For each year of inventory there is 8 data files. The file need to be merged over all years. There is however some discrepancy in the variables and coding that need to be deal with. This code provides the merging for the **Tree** data, the **Plot** data, the **Ecological** data, the **Dead tree** data.
The data need to be in a folder *data* with a subfolder for each year (2008, 2006, ... 2013).
# READ, MERGE AND CLEAN ALL TREE DATA NEW METHODS
Read the data for each year, homogenize and save.

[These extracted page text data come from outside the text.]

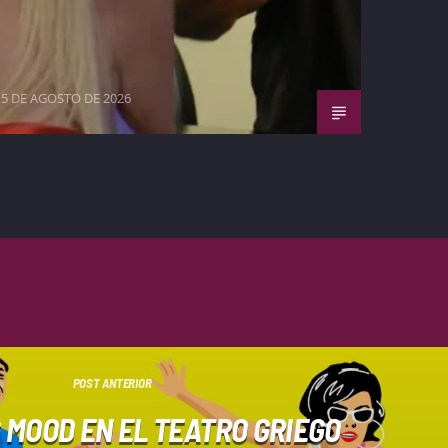
5 DE AGOSTO DE 2026
POST ANTERIOR
 MOOD EN EL TEATRO GRIEGO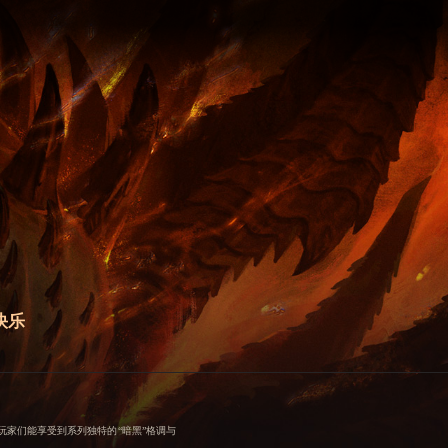
快乐
家们能享受到系列独特的“暗黑”格调与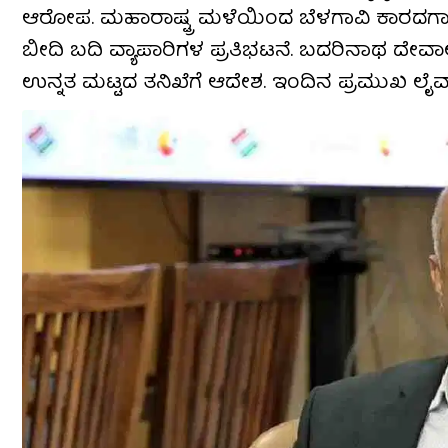
ಆರೋಪ. ಮಹಾರಾಷ್ಟ್ರ ಮಳೆಯಿಂದ ಬೆಳಗಾವಿ ಕಾರದಗಾ ಗ್ರ
ಬೀದಿ ಬದಿ ವ್ಯಾಪಾರಿಗಳ ಪ್ರತಿಭಟನೆ. ಬದರಿನಾಥ ದೇ
ಉನ್ನತ ಮಟ್ಟದ ತನಿಖೆಗೆ ಆದೇಶ. ಇಂದಿನ ಪ್ರಮುಖ ಲೈವ್ ಸ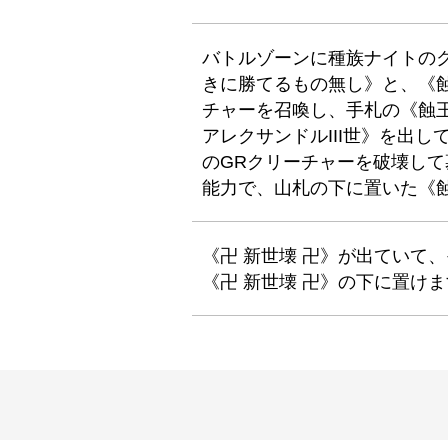
バトルゾーンに種族ナイトの
きに勝てるもの無し》と、《蝕
チャーを召喚し、手札の《蝕
アレクサンドルIII世》を出
のGRクリーチャーを破壊して
能力で、山札の下に置いた《
《卍 新世壊 卍》が出ていて
《卍 新世壊 卍》の下に置け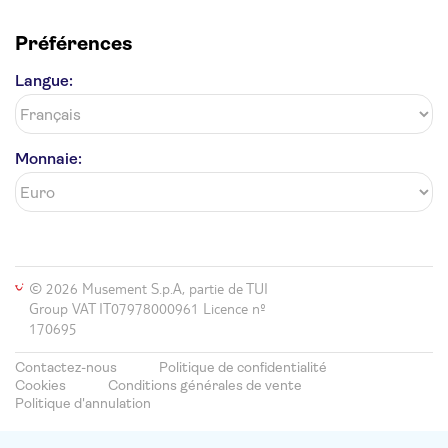
Préférences
Langue:
Monnaie:
© 2026 Musement S.p.A, partie de TUI
Group VAT IT07978000961 Licence nº
170695
Contactez-nous
Politique de confidentialité
Cookies
Conditions générales de vente
Politique d'annulation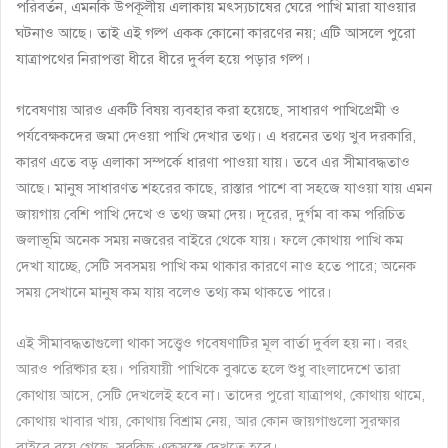
পরিবর্তন, এমনকি উপকূলীয় এলাকায় মৎস্যচাষের ঘেরে পাখি মারা যাওয়ার
ঘটনাও আছে। তাই এই গল্প একক কোনো কারণের নয়; এটি আসলে পুরো
যাত্রাপথের নিরাপত্তা ধীরে ধীরে দুর্বল হয়ে পড়ার গল্প।
গবেষণায় আরও একটি বিষয় ব্যবহার করা হয়েছে, সাধারণ পাখিপ্রেমী ও
পর্যবেক্ষকদের জমা দেওয়া পাখি দেখার তথ্য। এ ধরনের তথ্য খুব দরকারি,
কারণ এতে বড় এলাকা সম্পর্কে ধারণা পাওয়া যায়। তবে এর সীমাবদ্ধতাও
আছে। মানুষ সাধারণত শহরের কাছে, রাস্তার পাশে বা সহজে যাওয়া যায় এমন
জায়গায় বেশি পাখি দেখে ও তথ্য জমা দেয়। দূরের, দুর্গম বা কম পরিচিত
জলাভূমি অনেক সময় নজরের বাইরে থেকে যায়। ফলে কোথায় পাখি কম
দেখা যাচ্ছে, সেটি সবসময় পাখি কম থাকার কারণে নাও হতে পারে; অনেক
সময় সেখানে মানুষ কম যায় বলেও তথ্য কম থাকতে পারে।
এই সীমাবদ্ধতাগুলো থাকা সত্ত্বেও গবেষণাটির মূল বার্তা দুর্বল হয় না। বরং
আরও পরিষ্কার হয়। পরিযায়ী পাখিকে বুঝতে হলে শুধু বাংলাদেশে তারা
কোথায় আসে, সেটি দেখলেই হবে না। তাদের পুরো যাত্রাপথ, কোথায় থামে,
কোথায় খাবার খায়, কোথায় বিশ্রাম নেয়, আর কোন জায়গাগুলো সুরক্ষার
বাইরে রয়ে গেছে, সবকিছু একসঙ্গে দেখতে হবে।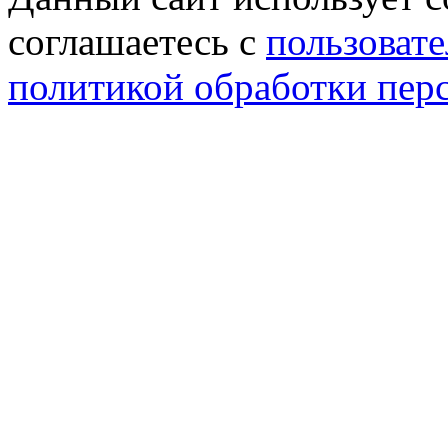
соглашаетесь с
пользовате
политикой обработки пер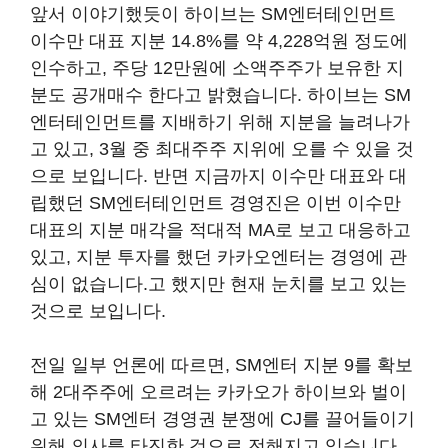
앞서 이야기했듯이 하이브는 SM엔터테인먼트
이수만 대표 지분 14.8%를 약 4,228억원 정도에
인수하고, 주당 12만원에 소액주주가 보유한 지
분도 공개매수 한다고 밝혔습니다. 하이브는 SM
엔터테인먼트를 지배하기 위해 지분을 늘려나가
고 있고, 3월 중 최대주주 지위에 오를 수 있을 것
으로 보입니다. 반면 지금까지 이수만 대표와 대
립했던 SM엔터테인먼트 경영진은 이번 이수만
대표의 지분 매각을 적대적 MA로 보고 대응하고
있고, 지분 투자를 했던 카카오엔터는 경영에 관
심이 없습니다.고 했지만 현재 눈치를 보고 있는
것으로 보입니다.
전일 일부 언론에 따르면, SM엔터 지분 9를 확보
해 2대주주에 오르려는 카카오가 하이브와 벌이
고 있는 SM엔터 경영권 분쟁에 CJ를 끌어들이기
위해 의사를 타진한 것으로 전해지고 있습니다.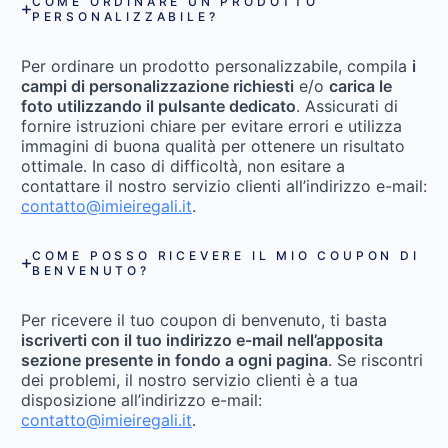
COME ORDINARE UN PRODOTTO
PERSONALIZZABILE?
Per ordinare un prodotto personalizzabile, compila
i
campi di personalizzazione richiesti
e/o
carica le
foto utilizzando il pulsante dedicato
. Assicurati di
fornire istruzioni chiare per evitare errori e utilizza
immagini di buona qualità per ottenere un risultato
ottimale. In caso di difficoltà, non esitare a
contattare il nostro servizio clienti all’indirizzo e-mail:
contatto@imieiregali.it
.
COME POSSO RICEVERE IL MIO COUPON DI
BENVENUTO?
Per ricevere il tuo coupon di benvenuto, ti basta
iscriverti con il tuo indirizzo e-mail nell’apposita
sezione presente in fondo a ogni pagina
. Se riscontri
dei problemi, il nostro servizio clienti è a tua
disposizione all’indirizzo e-mail:
contatto@imieiregali.it
.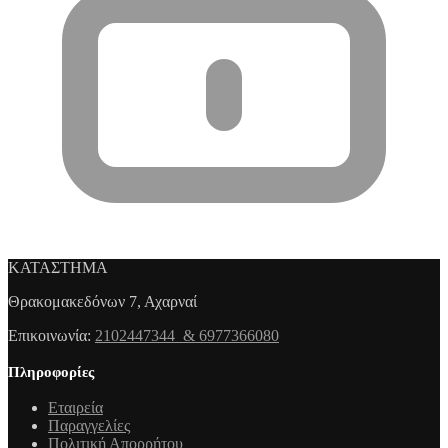
ΚΑΤΑΣΤΗΜΑ
Θρακομακεδόνων 7, Αχαρναί
Επικοινωνία:
2102447344 & 6977366080
Πληροφορίες
Εταιρεία
Παραγγελίες
Πολιτική Απορρήτου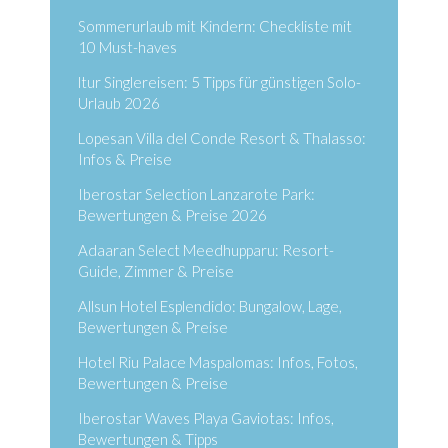
Sommerurlaub mit Kindern: Checkliste mit
10 Must-haves
ltur Singlereisen: 5 Tipps für günstigen Solo-
Urlaub 2026
Lopesan Villa del Conde Resort & Thalasso:
Infos & Preise
Iberostar Selection Lanzarote Park:
Bewertungen & Preise 2026
Adaaran Select Meedhupparu: Resort-
Guide, Zimmer & Preise
Allsun Hotel Esplendido: Bungalow, Lage,
Bewertungen & Preise
Hotel Riu Palace Maspalomas: Infos, Fotos,
Bewertungen & Preise
Iberostar Waves Playa Gaviotas: Infos,
Bewertungen & Tipps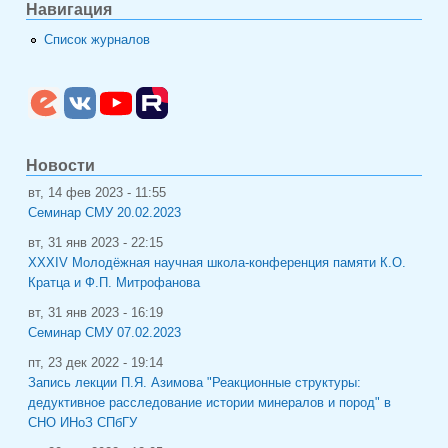
Навигация
Список журналов
Новости
вт, 14 фев 2023 - 11:55
Семинар СМУ 20.02.2023
вт, 31 янв 2023 - 22:15
XXXIV Молодёжная научная школа-конференция памяти К.О.
Кратца и Ф.П. Митрофанова
вт, 31 янв 2023 - 16:19
Семинар СМУ 07.02.2023
пт, 23 дек 2022 - 19:14
Запись лекции П.Я. Азимова "Реакционные структуры:
дедуктивное расследование истории минералов и пород" в
СНО ИНоЗ СПбГУ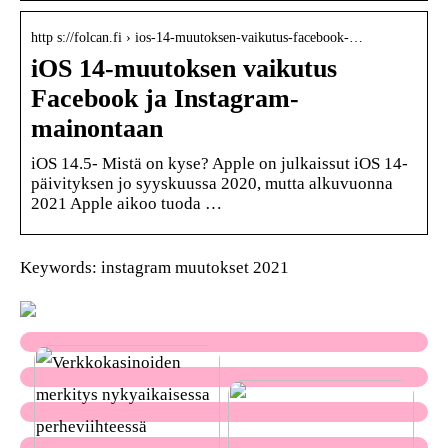
http s://folcan.fi › ios-14-muutoksen-vaikutus-facebook-…
iOS 14-muutoksen vaikutus
Facebook ja Instagram-
mainontaan
iOS 14.5- Mistä on kyse? Apple on julkaissut iOS 14-
päivityksen jo syyskuussa 2020, mutta alkuvuonna
2021 Apple aikoo tuoda …
Keywords: instagram muutokset 2021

```{r Read tree data, message=FALSE}
data.tree <- read_tree()
save(data.tree,file=file.path(output.dir, "data.tree.Rdata"))
```
# READ, MERGE AND CLEAN ALL SPECIES COVER DATA NEW METHODS
Read the data for each year, homogenize and save.
```{r Read tree data, message=FALSE}
data.couv <- read_couv()
save(data.couv,file=file.path(output.dir, "data.couv.Rdata"))
```
# READ, MERGE AND CLEAN ALL DEAD TREE DATA NEW METHODS
Read the dead tree data for each year, homogenize and save.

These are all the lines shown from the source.